**The task:**
Give again, word for word, the lines below that run from the line with "Warzywne abc czyli czas na" through the line with "аккаунтов. Повышение стоимости подписки". Drop the pictures.

[Page images and extracted text]
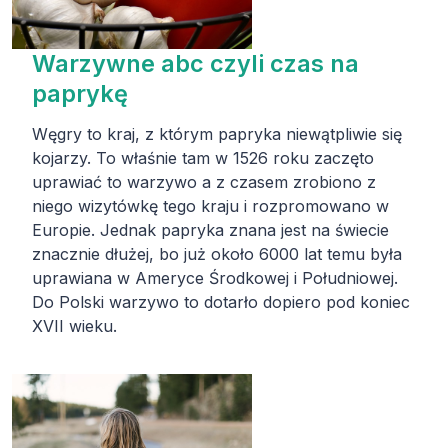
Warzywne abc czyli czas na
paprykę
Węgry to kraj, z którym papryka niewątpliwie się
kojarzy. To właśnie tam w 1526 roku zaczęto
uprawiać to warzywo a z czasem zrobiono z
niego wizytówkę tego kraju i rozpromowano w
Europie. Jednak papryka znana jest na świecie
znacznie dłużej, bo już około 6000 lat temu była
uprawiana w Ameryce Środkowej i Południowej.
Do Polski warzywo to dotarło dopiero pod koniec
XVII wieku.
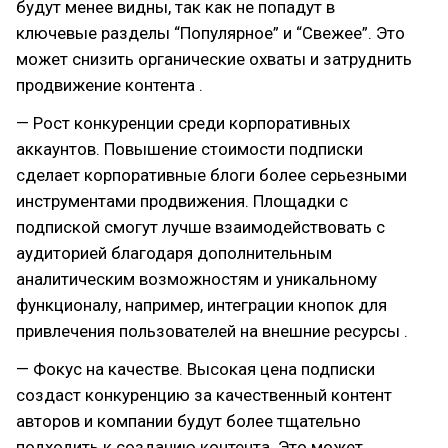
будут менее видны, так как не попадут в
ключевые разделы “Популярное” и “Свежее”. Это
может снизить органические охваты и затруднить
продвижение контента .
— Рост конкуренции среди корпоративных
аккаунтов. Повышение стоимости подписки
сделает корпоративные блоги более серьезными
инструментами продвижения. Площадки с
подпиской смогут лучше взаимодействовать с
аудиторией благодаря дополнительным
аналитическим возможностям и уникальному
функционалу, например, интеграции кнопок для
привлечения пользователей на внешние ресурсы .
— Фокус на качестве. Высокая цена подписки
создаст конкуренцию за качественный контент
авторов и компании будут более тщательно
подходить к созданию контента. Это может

---

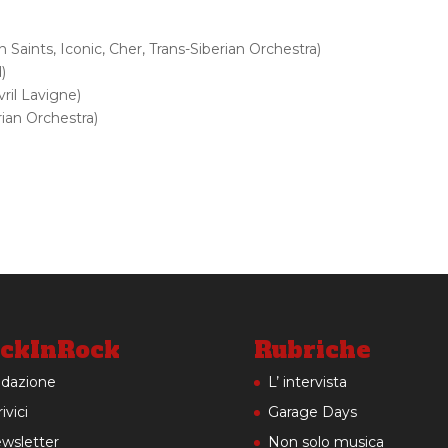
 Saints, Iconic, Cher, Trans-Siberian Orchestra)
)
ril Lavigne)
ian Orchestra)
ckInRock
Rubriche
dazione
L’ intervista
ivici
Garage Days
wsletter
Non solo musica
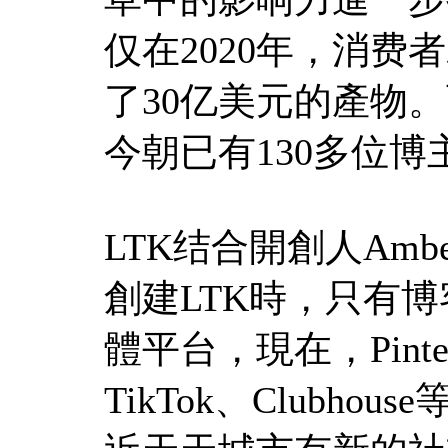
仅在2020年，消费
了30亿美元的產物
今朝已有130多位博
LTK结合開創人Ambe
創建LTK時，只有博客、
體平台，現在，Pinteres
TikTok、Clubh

**Solved problem:**
Warzywne abc czyli czas na
paprykę
Węgry to kraj, z którym papryka niewątpliwie się
kojarzy. To właśnie tam w 1526 roku zaczęto
uprawiać to warzywo a z czasem zrobiono z
niego wizytówkę tego kraju i rozpromowano w
Europie. Jednak papryka znana jest na świecie
znacznie dłużej, bo już około 6000 lat temu była
uprawiana w Ameryce Środkowej i Południowej.
Do Polski warzywo to dotarło dopiero pod koniec
XVII wieku.
будут менее видны, так как не попадут в
ключевые разделы “Популярное” и “Свежее”. Это
может снизить органические охваты и затруднить
продвижение контента .
— Рост конкуренции среди корпоративных
аккаунтов. Повышение стоимости подписки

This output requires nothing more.